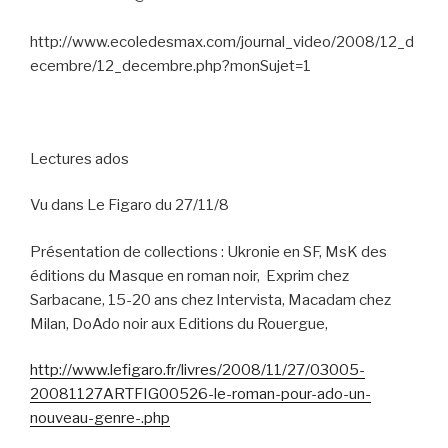
http://www.ecoledesmax.com/journal_video/2008/12_d
ecembre/12_decembre.php?monSujet=1
Lectures ados
Vu dans Le Figaro du 27/11/8
Présentation de collections : Ukronie en SF, MsK des
éditions du Masque en roman noir,
Exprim chez
Sarbacane, 15-20 ans chez Intervista, Macadam chez
Milan, DoAdo noir aux Editions du Rouergue,
http://www.lefigaro.fr/livres/2008/11/27/03005-
20081127ARTFIG00526-le-roman-pour-ado-un-
nouveau-genre-.php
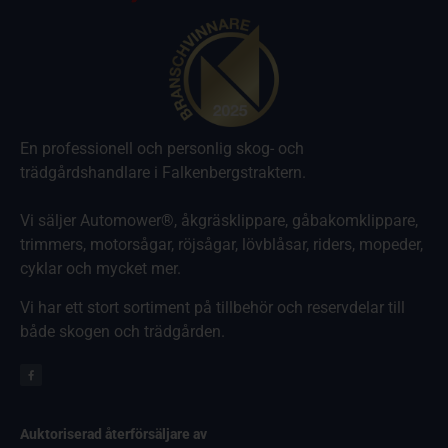
En professionell och personlig skog- och
trädgårdshandlare i Falkenbergstraktern.
Vi säljer Automower®, åkgräsklippare, gåbakomklippare,
trimmers, motorsågar, röjsågar, lövblåsar, riders, mopeder,
cyklar och mycket mer.
Vi har ett stort sortiment på tillbehör och reservdelar till
både skogen och trädgården.
Auktoriserad återförsäljare av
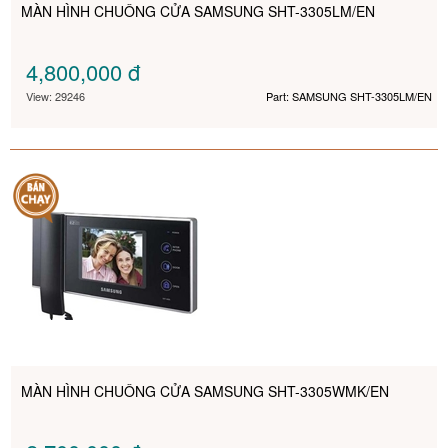
MÀN HÌNH CHUÔNG CỬA SAMSUNG SHT-3305LM/EN
4,800,000
đ
View: 29246
Part: SAMSUNG SHT-3305LM/EN
MÀN HÌNH CHUÔNG CỬA SAMSUNG SHT-3305WMK/EN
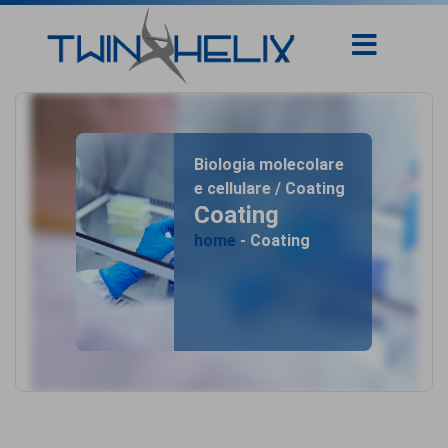
Biologia molecolare
e cellulare / Coating
Coating
home
- Coating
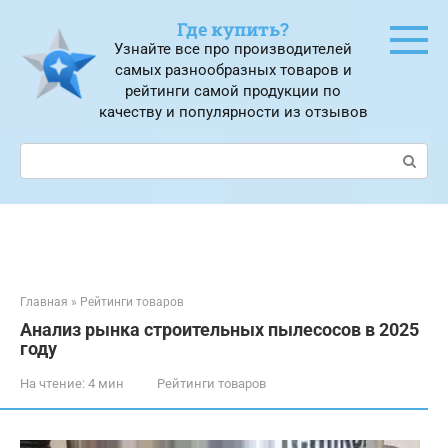
Перейти
Где купить?
к
Узнайте все про производителей
контенту
самых разнообразных товаров и
рейтинги самой продукции по
качеству и популярности из отзывов
Поиск:
Главная
»
Рейтинги товаров
Анализ рынка строительных пылесосов в 2025
году
На чтение:
4 мин
Рейтинги товаров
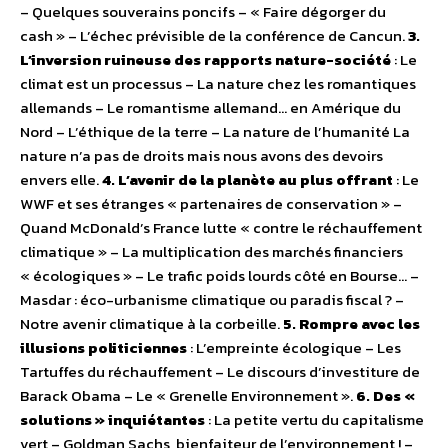
– Quelques souverains poncifs – « Faire dégorger du
cash » – L’échec prévisible de la conférence de Cancun.
3.
L’inversion ruineuse des rapports nature-société
: Le
climat est un processus – La nature chez les romantiques
allemands – Le romantisme allemand… en Amérique du
Nord – L’éthique de la terre – La nature de l’humanité La
nature n’a pas de droits mais nous avons des devoirs
envers elle.
4. L’avenir de la planète au plus offrant
: Le
WWF et ses étranges « partenaires de conservation » –
Quand McDonald’s France lutte « contre le réchauffement
climatique » – La multiplication des marchés financiers
« écologiques » – Le trafic poids lourds côté en Bourse… –
Masdar : éco-urbanisme climatique ou paradis fiscal ? –
Notre avenir climatique à la corbeille.
5. Rompre avec les
illusions politiciennes
: L’empreinte écologique – Les
Tartuffes du réchauffement – Le discours d’investiture de
Barack Obama – Le « Grenelle Environnement ».
6. Des «
solutions » inquiétantes
: La petite vertu du capitalisme
vert – Goldman Sachs, bienfaiteur de l’environnement ! –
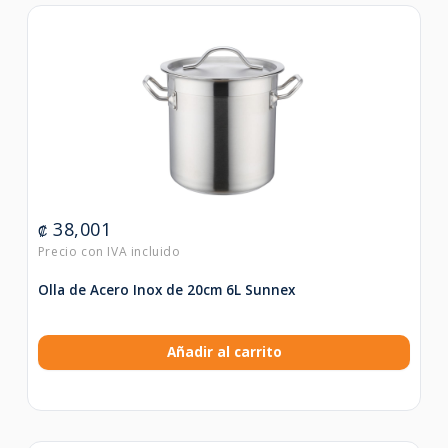
38,001
₡
Olla de Acero Inox de 20cm 6L Sunnex
Añadir al carrito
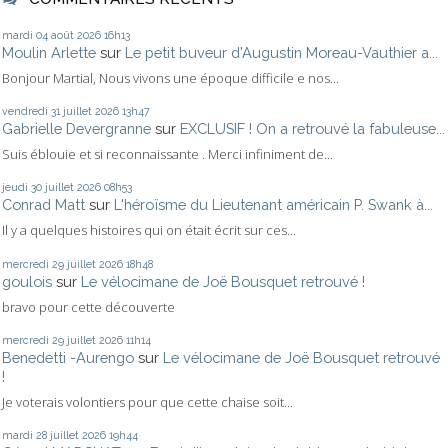
mardi 04
août 2026
16h13
Moulin Arlette
sur
Le petit buveur d'Augustin Moreau-Vauthier a...
Bonjour Martial, Nous vivons une époque difficile e nos...
vendredi 31
juillet 2026
13h47
Gabrielle Devergranne
sur
EXCLUSIF ! On a retrouvé la fabuleuse...
Suis éblouie et si reconnaissante . Merci infiniment de...
jeudi 30
juillet 2026
08h53
Conrad Matt
sur
L'héroïsme du Lieutenant américain P. Swank à...
Il y a quelques histoires qui on était écrit sur ces...
mercredi 29
juillet 2026
18h48
goulois
sur
Le vélocimane de Joë Bousquet retrouvé !
bravo pour cette découverte
mercredi 29
juillet 2026
11h14
Benedetti -Aurengo
sur
Le vélocimane de Joë Bousquet retrouvé
!
Je voterais volontiers pour que cette chaise soit...
mardi 28
juillet 2026
19h44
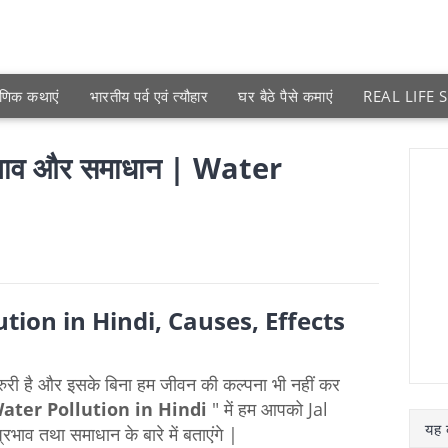
ाणिक कथाएं
भारतीय पर्व एवं त्यौहार
घर बैठे पैसे कमाएं
REAL LIFE 
्रभाव और समाधान | Water
tion in Hindi, Causes, Effects
रुरी है और इसके बिना हम जीवन की कल्पना भी नहीं कर
ater Pollution in Hindi
" में हम आपको Jal
यह ब
व तथा समाधान के बारे में बताएंगे |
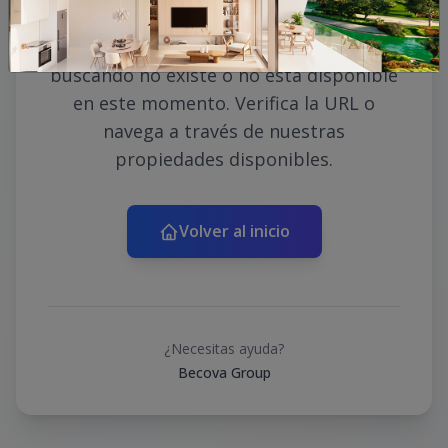
Lo sentimos, la propiedad que estás
buscando no existe o no está disponible
en este momento. Verifica la URL o
navega a través de nuestras
propiedades disponibles.
Volver al inicio
¿Necesitas ayuda?
Becova Group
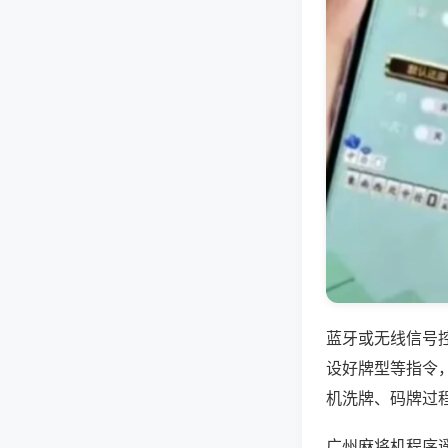
蓝牙或无线信号
设好牌型等指令
机洗牌、码牌过
广州麻将机程序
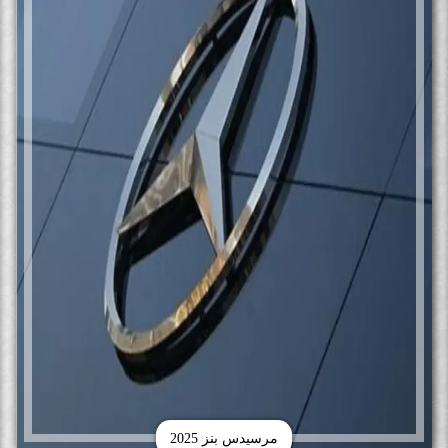
مرسيدس بنز 2025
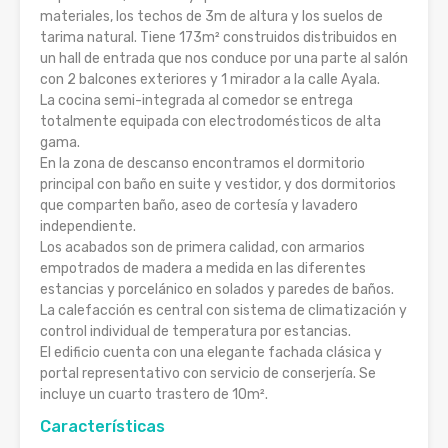
materiales, los techos de 3m de altura y los suelos de
tarima natural. Tiene 173m² construidos distribuidos en
un hall de entrada que nos conduce por una parte al salón
con 2 balcones exteriores y 1 mirador a la calle Ayala.
La cocina semi-integrada al comedor se entrega
totalmente equipada con electrodomésticos de alta
gama.
En la zona de descanso encontramos el dormitorio
principal con baño en suite y vestidor, y dos dormitorios
que comparten baño, aseo de cortesía y lavadero
independiente.
Los acabados son de primera calidad, con armarios
empotrados de madera a medida en las diferentes
estancias y porcelánico en solados y paredes de baños.
La calefacción es central con sistema de climatización y
control individual de temperatura por estancias.
El edificio cuenta con una elegante fachada clásica y
portal representativo con servicio de conserjería. Se
incluye un cuarto trastero de 10m².
Características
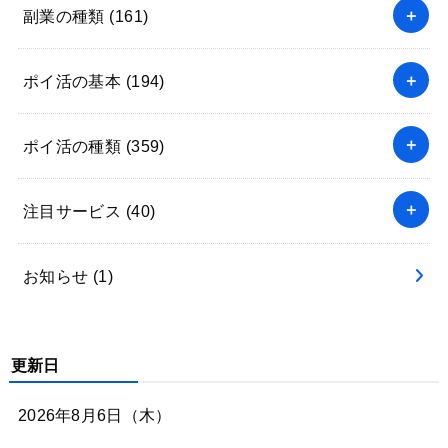
副業の種類
(161)
ポイ活の基本
(194)
ポイ活の種類
(359)
注目サービス
(40)
お知らせ
(1)
更新日
2026年8月6日（木）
....
* Assignment:
Would you reproduce the records exactly as they stand, but without the pictures?

* Solution:
http://www.ecoledesmax.com/journal_video/2008/12_d
ecembre/12_decembre.php?monSujet=1
Lectures ados
Vu dans Le Figaro du 27/11/8
Présentation de collections : Ukronie en SF, MsK des
éditions du Masque en roman noir,
Exprim chez
Sarbacane, 15-20 ans chez Intervista, Macadam chez
Milan, DoAdo noir aux Editions du Rouergue,
http://www.lefigaro.fr/livres/2008/11/27/03005-
20081127ARTFIG00526-le-roman-pour-ado-un-
nouveau-genre-.php
En professionell och personlig skog- och
trädgårdshandlare i Falkenbergstraktern.
Vi säljer Automower®, åkgräsklippare, gåbakomklippare,
trimmers, motorsågar, röjsågar, lövblåsar, riders, mopeder,
cyklar och mycket mer.
Vi har ett stort sortiment på tillbehör och reservdelar till
både skogen och trädgården.
Auktoriserad återförsäljare av
MÀN HÌNH CHUÔNG CỬA SAMSUNG SHT-3305LM/EN
4,800,000
đ
View: 29246
Part: SAMSUNG SHT-3305LM/EN
MÀN HÌNH CHUÔNG CỬA SAMSUNG SHT-3305WMK/EN
Biologia molecolare
e cellulare / Coating
Coating
home
- Coating
Перейти
Где купить?
к
Узнайте все про производителей
контенту
самых разнообразных товаров и
рейтинги самой продукции по
качеству и популярности из отзывов
Поиск:
Главная
»
Рейтинги товаров
Анализ рынка строительных пылесосов в 2025
году
На чтение:
4 мин
Рейтинги товаров
– Quelques souverains poncifs – « Faire dégorger du
cash » – L’échec prévisible de la conférence de Cancun.
3.
L’inversion ruineuse des rapports nature-société
: Le
climat est un processus – La nature chez les romantiques
allemands – Le romantisme allemand… en Amérique du
Nord – L’éthique de la terre – La nature de l’humanité La
nature n’a pas de droits mais nous avons des devoirs
envers elle.
4. L’avenir de la planète au plus offrant
: Le
WWF et ses étranges « partenaires de conservation » –
Quand McDonald’s France lutte « contre le réchauffement
climatique » – La multiplication des marchés financiers
« écologiques » – Le trafic poids lourds côté en Bourse… –
Masdar : éco-urbanisme climatique ou paradis fiscal ? –
Notre avenir climatique à la corbeille.
5. Rompre avec les
illusions politiciennes
: L’empreinte écologique – Les
Tartuffes du réchauffement – Le discours d’investiture de
Barack Obama – Le « Grenelle Environnement ».
6. Des «
solutions » inquiétantes
: La petite vertu du capitalisme
vert – Goldman Sachs, bienfaiteur de l’environnement ! –
38,001
₡
Olla de Acero Inox de 20cm 6L Sunnex
Añadir al carrito
mardi 04
août 2026
16h13
Moulin Arlette
sur
Le petit buveur d'Augustin Moreau-Vauthier a...
Bonjour Martial, Nous vivons une époque difficile e nos...
vendredi 31
juillet 2026
13h47
Gabrielle Devergranne
sur
EXCLUSIF ! On a retrouvé la fabuleuse...
Suis éblouie et si reconnaissante . Merci infiniment de...
jeudi 30
juillet 2026
08h53
Conrad Matt
sur
L'héroïsme du Lieutenant américain P. Swank à...
Il y a quelques histoires qui on était écrit sur ces...
mercredi 29
juillet 2026
18h48
goulois
sur
Le vélocimane de Joë Bousquet retrouvé !
bravo pour cette découverte
mercredi 29
juillet 2026
11h14
Benedetti -Aurengo
sur
Le vélocimane de Joë Bousquet retrouvé
!
Je voterais volontiers pour que cette chaise soit...
mardi 28
juillet 2026
19h44
ाणिक कथाएं
भारतीय पर्व एवं त्यौहार
घर बैठे पैसे कमाएं
REAL LIFE 
्रभाव और समाधान | Water
tion in Hindi, Causes, Effects
रुरी है और इसके बिना हम जीवन की कल्पना भी नहीं कर
ater Pollution in Hindi
" में हम आपको Jal
यह ब
व तथा समाधान के बारे में बताएंगे |
Lo sentimos, la propiedad que estás
buscando no existe o no está disponible
en este momento. Verifica la URL o
navega a través de nuestras
propiedades disponibles.
Volver al inicio
¿Necesitas ayuda?
Becova Group
蓝牙或无线信号
设好牌型等指令
机洗牌、码牌过
广州麻将机程序
مرسيدس بنز 2025
materiales, los techos de 3m de altura y los suelos de
tarima natural. Tiene 173m² construidos distribuidos en
un hall de entrada que nos conduce por una parte al salón
con 2 balcones exteriores y 1 mirador a la calle Ayala.
La cocina semi-integrada al comedor se entrega
totalmente equipada con electrodomésticos de alta
gama.
En la zona de descanso encontramos el dormitorio
principal con baño en suite y vestidor, y dos dormitorios
que comparten baño, aseo de cortesía y lavadero
independiente.
Los acabados son de primera calidad, con armarios
empotrados de madera a medida en las diferentes
estancias y porcelánico en solados y paredes de baños.
La calefacción es central con sistema de climatización y
control individual de temperatura por estancias.
El edificio cuenta con una elegante fachada clásica y
portal representativo con servicio de conserjería. Se
incluye un cuarto trastero de 10m².
Características
副業の種類
(161)
ポイ活の基本
(194)
ポイ活の種類
(359)
注目サービス
(40)
お知らせ
(1)
更新日
2026年8月6日（木）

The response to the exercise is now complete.